Work request: Set down all of the data exactly. Pictures stay out of the copy.

-------- Data to examine

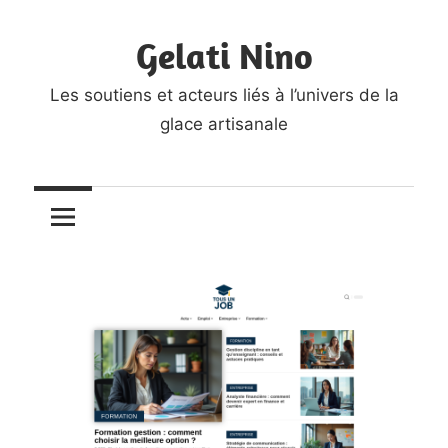
Skip
Gelati Nino
to
content
Les soutiens et acteurs liés à l’univers de la
glace artisanale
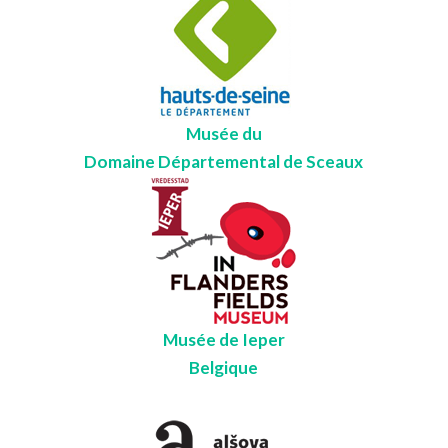
Musée du
Domaine Départemental de Sceaux
Musée de Ieper
Belgique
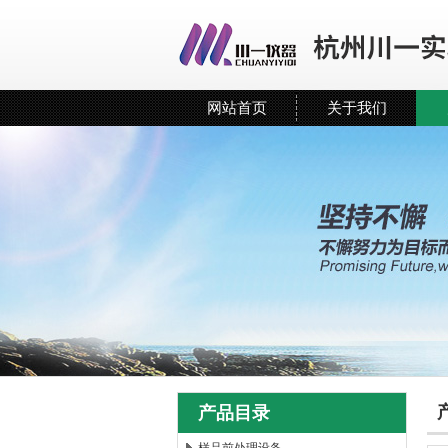
网站首页
关于我们
产品目录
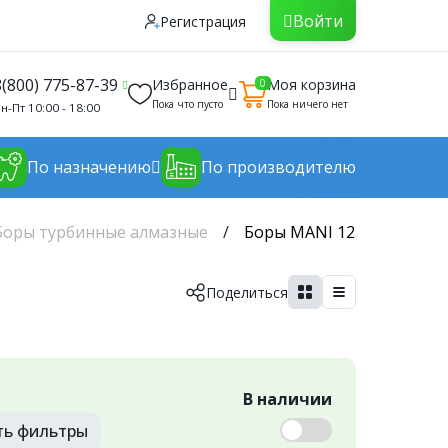
Войти
Регистрация
8(800) 775-87-39
Избранное
Моя корзина
0
Пока что пусто
Пока ничего нет
н-Пт 10:00 - 18:00
По назначению
По производителю
Боры турбинные алмазные
Боры MANI 125-150 мкрн C
Поделиться
В наличии
ть
фильтры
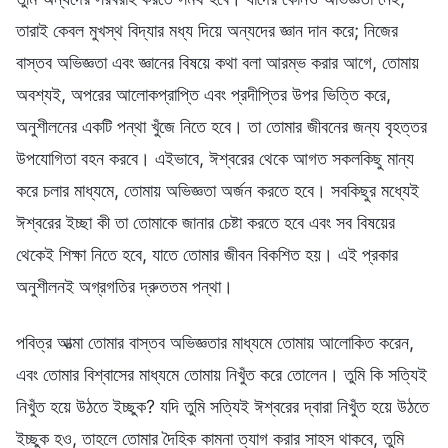
তারাই কেবল মুখস্থ বিদ্যার মধ্য দিয়ে অন্যদের জ্ঞান দান করে; নিজের
বাস্তব অভিজ্ঞতা এবং জ্ঞানের বিষয়ে কথা বলা আরম্ভ করার আগে, তোমায়
অবশ্যই, অপরের আলোকপ্রাপ্তি এবং প্রদীপ্তির উপর ভিত্তি করে,
অনুশীলনের একটি পন্থা খুঁজে নিতে হবে। তা তোমার জীবনের জন্য বৃহত্তর
উপযোগিতা বহন করবে। এইভাবে, ঈশ্বরের থেকে আগত সকলকিছু মান্য
করে চলার মাধ্যমে, তোমায় অভিজ্ঞতা অর্জন করতে হবে। সবকিছুর মধ্যেই
ঈশ্বরের ইচ্ছা কী তা তোমাকে জানার চেষ্টা করতে হবে এবং সব বিষয়ের
থেকেই শিক্ষা নিতে হবে, যাতে তোমার জীবন বিকশিত হয়। এই প্রকার
অনুশীলনই অগ্রগতির দ্রুততম পন্থা।
পবিত্র আত্মা তোমার বাস্তব অভিজ্ঞতার মাধ্যমে তোমায় আলোকিত করেন,
এবং তোমার বিশ্বাসের মাধ্যমে তোমায় নিখুঁত করে তোলেন। তুমি কি সত্যিই
নিখুঁত হয়ে উঠতে ইচ্ছুক? যদি তুমি সত্যিই ঈশ্বরের দ্বারা নিখুঁত হয়ে উঠতে
ইচ্ছুক হও, তাহলে তোমার দৈহিক কামনা ত্যাগ করার সাহস থাকবে, তুমি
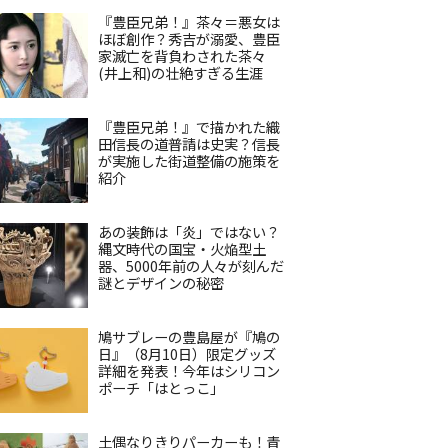
『豊臣兄弟！』茶々＝悪女は
ほぼ創作？秀吉が溺愛、豊臣
家滅亡を背負わされた茶々
(井上和)の壮絶すぎる生涯
『豊臣兄弟！』で描かれた織
田信長の道普請は史実？信長
が実施した街道整備の施策を
紹介
あの装飾は「炎」ではない？
縄文時代の国宝・火焔型土
器、5000年前の人々が刻んだ
謎とデザインの秘密
鳩サブレーの豊島屋が『鳩の
日』（8月10日）限定グッズ
詳細を発表！今年はシリコン
ポーチ「はとっこ」
土偶なりきりパーカーも！青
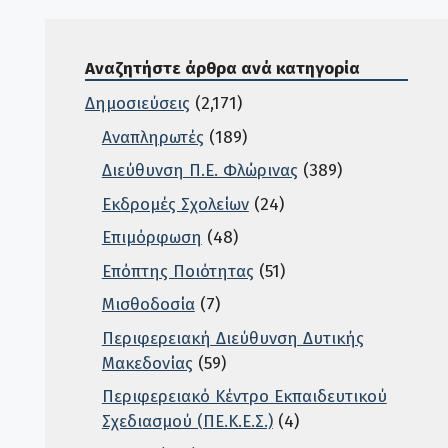
Αναζητήστε άρθρα ανά κατηγορία
Δημοσιεύσεις
(2,171)
Αναπληρωτές
(189)
Διεύθυνση Π.Ε. Φλώρινας
(389)
Εκδρομές Σχολείων
(24)
Επιμόρφωση
(48)
Επόπτης Ποιότητας
(51)
Μισθοδοσία
(7)
Περιφερειακή Διεύθυνση Δυτικής
Μακεδονίας
(59)
Περιφερειακό Κέντρο Εκπαιδευτικού
Σχεδιασμού (ΠΕ.Κ.Ε.Σ.)
(4)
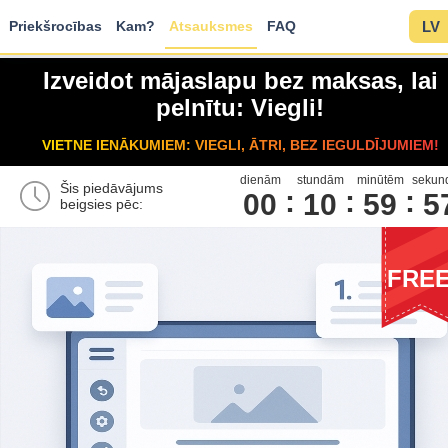
Priekšrocības
Kam?
Atsauksmes
FAQ
LV
Izveidot mājaslapu bez maksas, lai
pelnītu: Viegli!
VIETNE IENĀKUMIEM: VIEGLI, ĀTRI, BEZ IEGULDĪJUMIEM!
dienām
stundām
minūtēm
sekun
Šis piedāvājums
00
1
0
5
9
5
beigsies pēc:
FRE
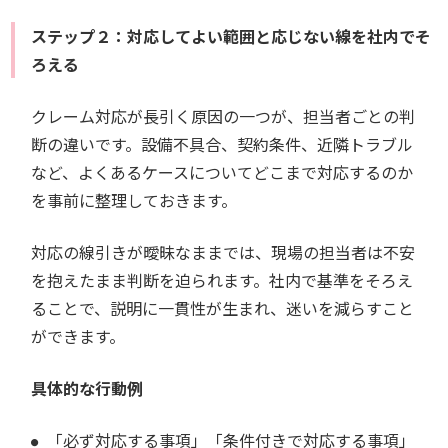
ステップ２：対応してよい範囲と応じない線を社内でそ
ろえる
クレーム対応が長引く原因の一つが、担当者ごとの判
断の違いです。設備不具合、契約条件、近隣トラブル
など、よくあるケースについてどこまで対応するのか
を事前に整理しておきます。
対応の線引きが曖昧なままでは、現場の担当者は不安
を抱えたまま判断を迫られます。社内で基準をそろえ
ることで、説明に一貫性が生まれ、迷いを減らすこと
ができます。
具体的な行動例
「必ず対応する事項」「条件付きで対応する事項」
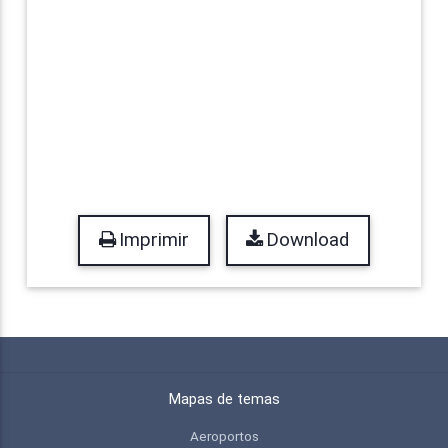
Imprimir
Download
Mapas de temas
Aeroportos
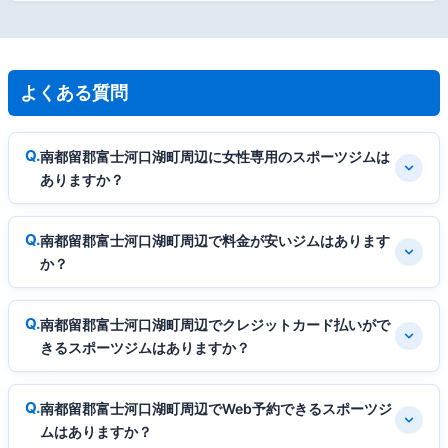
よくある質問
南都留郡富士河口湖町周辺に女性専用のスポーツジムは
ありますか？
南都留郡富士河口湖町周辺で料金が安いジムはあります
か？
南都留郡富士河口湖町周辺でクレジットカード払いがで
きるスポーツジムはありますか？
南都留郡富士河口湖町周辺でWeb予約できるスポーツジ
ムはありますか？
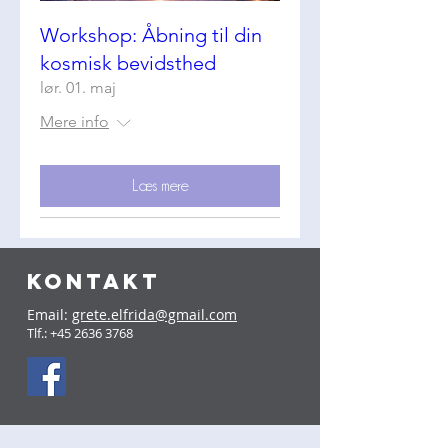
Workshop: Åbning til din
kosmisk bevidsthed
lør. 01. maj
Mere info
Læs mere
KONTAKT
Email:
grete.elfrida@gmail.com
Tlf.:
+45 2636 3768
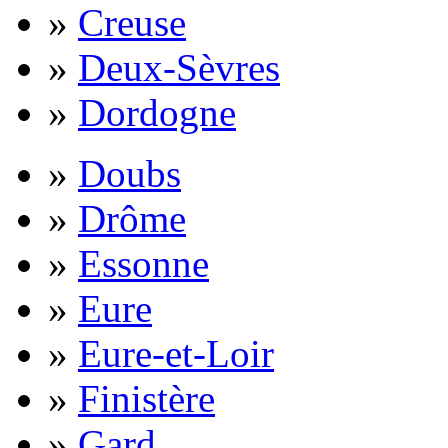
»
Creuse
»
Deux-Sèvres
»
Dordogne
»
Doubs
»
Drôme
»
Essonne
»
Eure
»
Eure-et-Loir
»
Finistère
»
Gard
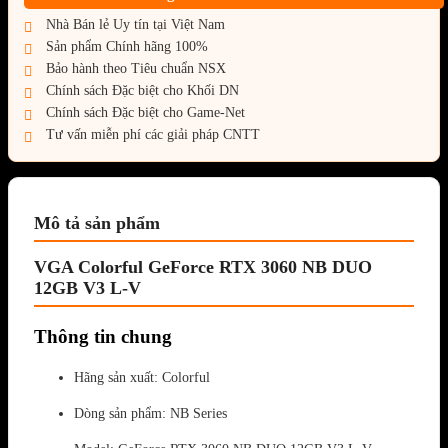
Nhà Bán lẻ Uy tín tại Việt Nam
Sản phẩm Chính hãng 100%
Bảo hành theo Tiêu chuẩn NSX
Chính sách Đặc biệt cho Khối DN
Chính sách Đặc biệt cho Game-Net
Tư vấn miễn phí các giải pháp CNTT
Mô tả sản phẩm
VGA Colorful GeForce RTX 3060 NB DUO
12GB V3 L-V
Thông tin chung
Hãng sản xuất: Colorful
Dòng sản phẩm: NB Series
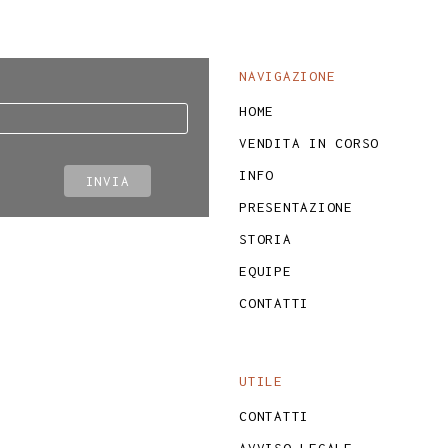
NAVIGAZIONE
HOME
VENDITA IN CORSO
INFO
PRESENTAZIONE
STORIA
EQUIPE
CONTATTI
UTILE
CONTATTI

----------------

Output:
Skip
Gelati Nino
to
content
Les soutiens et acteurs liés à l’univers de la
glace artisanale
Musée du
Domaine Départemental de Sceaux
Musée de Ieper
Belgique
网站首页
关于我们
产品目录
Войти
Регистрация
8(800) 775-87-39
Избранное
Моя корзина
0
Пока что пусто
Пока ничего нет
н-Пт 10:00 - 18:00
По назначению
По производителю
Боры турбинные алмазные
Боры MANI 125-150 мкрн C
Поделиться
В наличии
ть
фильтры
তারাই কেবল মুখস্থ বিদ্যার মধ্য দিয়ে অন্যদের জ্ঞান দান করে; নিজের
বাস্তব অভিজ্ঞতা এবং জ্ঞানের বিষয়ে কথা বলা আরম্ভ করার আগে, তোমায়
অবশ্যই, অপরের আলোকপ্রাপ্তি এবং প্রদীপ্তির উপর ভিত্তি করে,
অনুশীলনের একটি পন্থা খুঁজে নিতে হবে। তা তোমার জীবনের জন্য বৃহত্তর
উপযোগিতা বহন করবে। এইভাবে, ঈশ্বরের থেকে আগত সকলকিছু মান্য
করে চলার মাধ্যমে, তোমায় অভিজ্ঞতা অর্জন করতে হবে। সবকিছুর মধ্যেই
ঈশ্বরের ইচ্ছা কী তা তোমাকে জানার চেষ্টা করতে হবে এবং সব বিষয়ের
থেকেই শিক্ষা নিতে হবে, যাতে তোমার জীবন বিকশিত হয়। এই প্রকার
অনুশীলনই অগ্রগতির দ্রুততম পন্থা।
পবিত্র আত্মা তোমার বাস্তব অভিজ্ঞতার মাধ্যমে তোমায় আলোকিত করেন,
এবং তোমার বিশ্বাসের মাধ্যমে তোমায় নিখুঁত করে তোলেন। তুমি কি সত্যিই
নিখুঁত হয়ে উঠতে ইচ্ছুক? যদি তুমি সত্যিই ঈশ্বরের দ্বারা নিখুঁত হয়ে উঠতে
ইচ্ছুক হও, তাহলে তোমার দৈহিক কামনা ত্যাগ করার সাহস থাকবে, তুমি
『豊臣兄弟！』茶々＝悪女は
ほぼ創作？秀吉が溺愛、豊臣
家滅亡を背負わされた茶々
(井上和)の壮絶すぎる生涯
『豊臣兄弟！』で描かれた織
田信長の道普請は史実？信長
が実施した街道整備の施策を
紹介
あの装飾は「炎」ではない？
縄文時代の国宝・火焔型土
器、5000年前の人々が刻んだ
謎とデザインの秘密
鳩サブレーの豊島屋が『鳩の
日』（8月10日）限定グッズ
詳細を発表！今年はシリコン
ポーチ「はとっこ」
土偶なりきりパーカーも！青
Αναζητήστε άρθρα ανά κατηγορία
Δημοσιεύσεις
(2,171)
Αναπληρωτές
(189)
Διεύθυνση Π.Ε. Φλώρινας
(389)
Εκδρομές Σχολείων
(24)
Επιμόρφωση
(48)
Επόπτης Ποιότητας
(51)
Μισθοδοσία
(7)
Περιφερειακή Διεύθυνση Δυτικής
Μακεδονίας
(59)
Περιφερειακό Κέντρο Εκπαιδευτικού
Σχεδιασμού (ΠΕ.Κ.Ε.Σ.)
(4)
Priekšrocības
Kam?
Atsauksmes
FAQ
LV
Izveidot mājaslapu bez maksas, lai
pelnītu: Viegli!
VIETNE IENĀKUMIEM: VIEGLI, ĀTRI, BEZ IEGULDĪJUMIEM!
dienām
stundām
minūtēm
sekun
Šis piedāvājums
00
1
0
5
9
5
beigsies pēc:
FRE
ステップ２：対応してよい範囲と応じない線を社内でそ
ろえる
クレーム対応が長引く原因の一つが、担当者ごとの判
断の違いです。設備不具合、契約条件、近隣トラブル
など、よくあるケースについてどこまで対応するのか
を事前に整理しておきます。
対応の線引きが曖昧なままでは、現場の担当者は不安
を抱えたまま判断を迫られます。社内で基準をそろえ
ることで、説明に一貫性が生まれ、迷いを減らすこと
ができます。
具体的な行動例
「必ず対応する事項」「条件付きで対応する事項」
Imprimir
Download
Mapas de temas
Aeroportos
よくある質問
南都留郡富士河口湖町周辺に女性専用のスポーツジムは
ありますか？
南都留郡富士河口湖町周辺で料金が安いジムはあります
か？
南都留郡富士河口湖町周辺でクレジットカード払いがで
きるスポーツジムはありますか？
南都留郡富士河口湖町周辺でWeb予約できるスポーツジ
ムはありますか？
Workshop: Åbning til din
kosmisk bevidsthed
lør. 01. maj
Mere info
Læs mere
KONTAKT
Email:
grete.elfrida@gmail.com
Tlf.:
+45 2636 3768
»
Creuse
»
Deux-Sèvres
»
Dordogne
»
Doubs
»
Drôme
»
Essonne
»
Eure
»
Eure-et-Loir
»
Finistère
»
Gard
Nhà Bán lẻ Uy tín tại Việt Nam
Sản phẩm Chính hãng 100%
Bảo hành theo Tiêu chuẩn NSX
Chính sách Đặc biệt cho Khối DN
Chính sách Đặc biệt cho Game-Net
Tư vấn miễn phí các giải pháp CNTT
Mô tả sản phẩm
VGA Colorful GeForce RTX 3060 NB DUO
12GB V3 L-V
Thông tin chung
Hãng sản xuất: Colorful
Dòng sản phẩm: NB Series
NAVIGAZIONE
HOME
VENDITA IN CORSO
INFO
PRESENTAZIONE
STORIA
EQUIPE
CONTATTI
UTILE
CONTATTI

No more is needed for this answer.